In the \(R_h = ct\) model, H(z) is given by:

$$\begin{aligned} H(z)=H_0(1+z), \end{aligned}$$

whereas for the \(\Lambda \)CDM model, H(z) is:

$$\begin{aligned} H(z)=H_0 \sqrt{\Omega _M(1+z)^3+(1-\Omega _M-\Omega _{\Lambda })(1+z)^2+\Omega _{\Lambda }} \end{aligned}$$

where \(\Omega _M\) and \(\Omega _{\Lambda }\) are the density parameters of matter and the cosmological constant respectively. Note that for a flat \(\Lambda \)CDM model, \(\Omega _{\Lambda }=1-\Omega _M\), which reduces the number of free parameters by one. For a flat \(\Lambda \)CDM model the equation would be -

$$\begin{aligned} H(z)=H_0 \sqrt{\Omega _M(1+z)^3+1-\Omega _M}. \end{aligned}$$

In both BS12 and MM13, a flat \(\Lambda \)CDM model was used for the model comparison.

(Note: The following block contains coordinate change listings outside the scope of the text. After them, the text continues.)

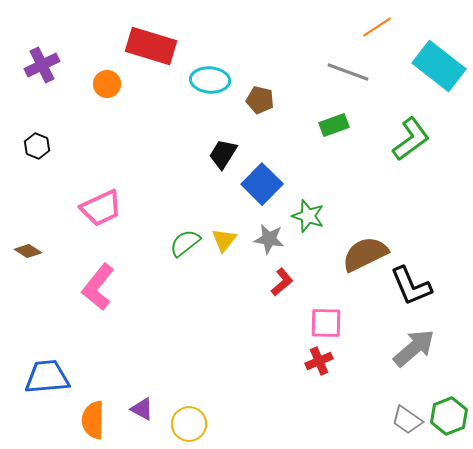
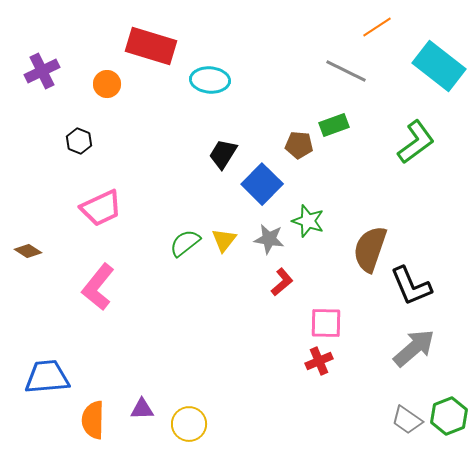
purple cross: moved 6 px down
gray line: moved 2 px left, 1 px up; rotated 6 degrees clockwise
brown pentagon: moved 39 px right, 45 px down; rotated 8 degrees counterclockwise
green L-shape: moved 5 px right, 3 px down
black hexagon: moved 42 px right, 5 px up
green star: moved 5 px down
brown semicircle: moved 5 px right, 5 px up; rotated 45 degrees counterclockwise
purple triangle: rotated 30 degrees counterclockwise
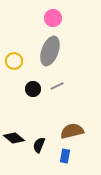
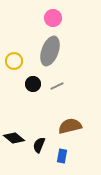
black circle: moved 5 px up
brown semicircle: moved 2 px left, 5 px up
blue rectangle: moved 3 px left
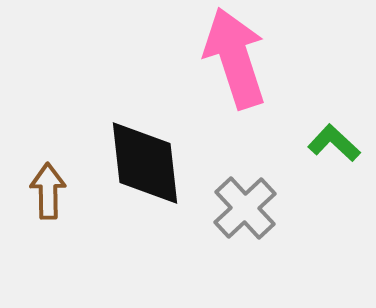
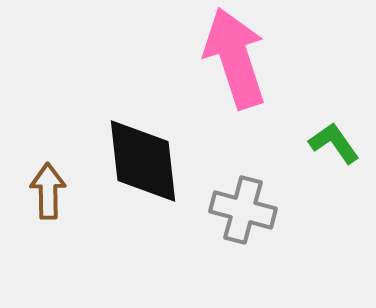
green L-shape: rotated 12 degrees clockwise
black diamond: moved 2 px left, 2 px up
gray cross: moved 2 px left, 2 px down; rotated 32 degrees counterclockwise
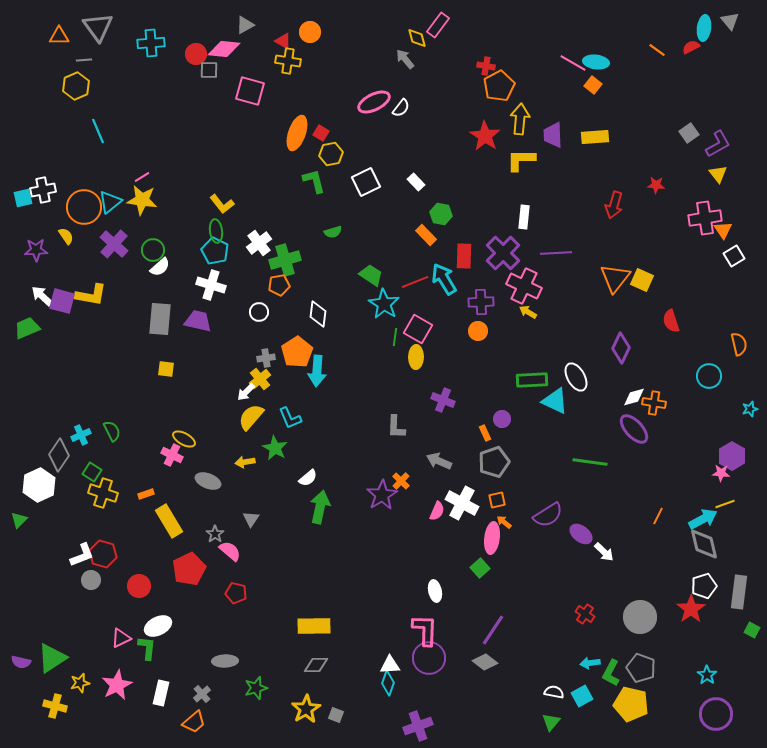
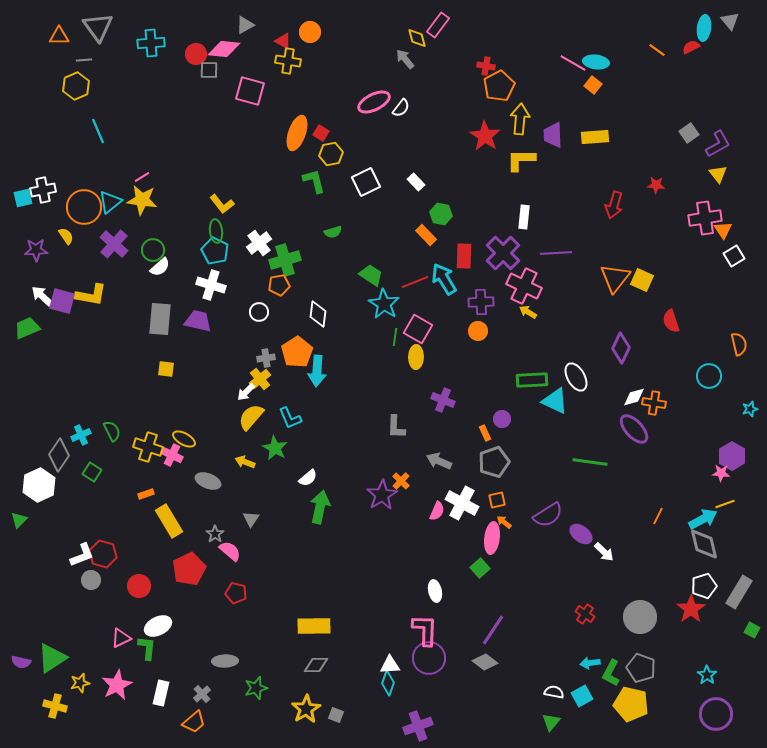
yellow arrow at (245, 462): rotated 30 degrees clockwise
yellow cross at (103, 493): moved 45 px right, 46 px up
gray rectangle at (739, 592): rotated 24 degrees clockwise
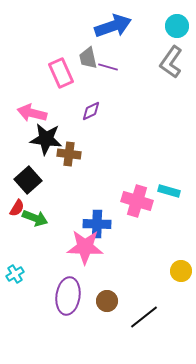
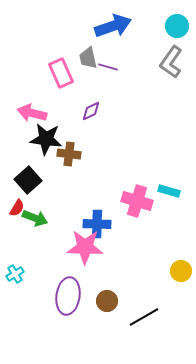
black line: rotated 8 degrees clockwise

So in this work we will stick to the flat case of the \(\Lambda \)CDM model (\(\Omega _k = 0\)) with H(z) given from Eq. 7.

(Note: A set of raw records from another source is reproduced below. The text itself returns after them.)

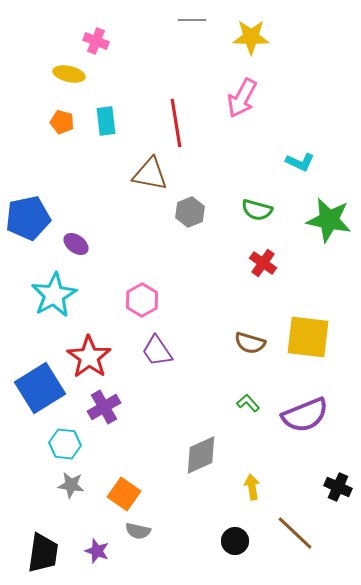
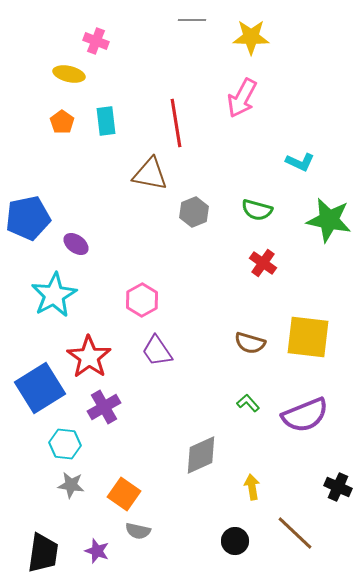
orange pentagon: rotated 20 degrees clockwise
gray hexagon: moved 4 px right
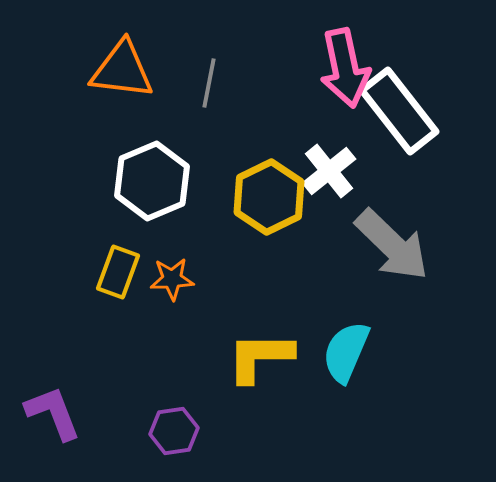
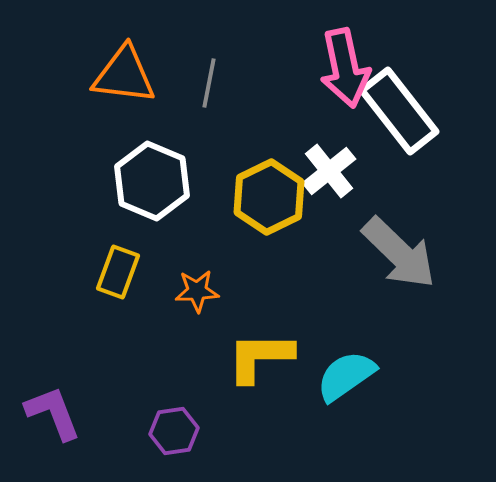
orange triangle: moved 2 px right, 5 px down
white hexagon: rotated 14 degrees counterclockwise
gray arrow: moved 7 px right, 8 px down
orange star: moved 25 px right, 12 px down
cyan semicircle: moved 24 px down; rotated 32 degrees clockwise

Since Bayesian model comparison does not depend upon the best-fit values, we do not have to maximize any likelihood. We only need to choose priors for the two models. For \(\Lambda \)CDM, we used two sets of priors. The first set assumes a uniform distribution for \(\Omega _M\) and \(H_0\). For the second set of priors, we use the 2018 Planck cosmology determined best-fit parameters [8], and choose Gaussian priors centered around these values. The \(R_h=ct\) universe has only one free parameter, \(H_0\) and we used the same (uniform) \(H_0\) prior as in \(\Lambda \)CDM model.Footnote 1 A summary of all the priors used for model comparison for both the models can be found in Table 2. In this work, the Bayesian evidence was computed using the dynesty [81] package, which uses the nested sampling technique.


We now present our results for model comparison using the chronometer dataset. We carried out two different analyses. The first analysis involves using the unbinned data. The second analysis involves reconstructing H(z) using the non-parametric GPR method. For each of these datasets, we used two different priors for \(\Lambda \)CDM, as outlined in the previous section. For this purpose, we repeat the analysis done in BS12, wherein H(z) is reconstructed at many values using GPR. The GPR was done using the GaPP software. This GPR reconstructed H(z) for chronometers along with the original unbinned measurements is shown in Fig. 1, along with the best-fit \(\Lambda \)CDM model and the \(R_h = ct\) model. For carrying out model comparison with GPR, we use 100 reconstructed measurements uniformly distributed between the lowest and highest available redshift.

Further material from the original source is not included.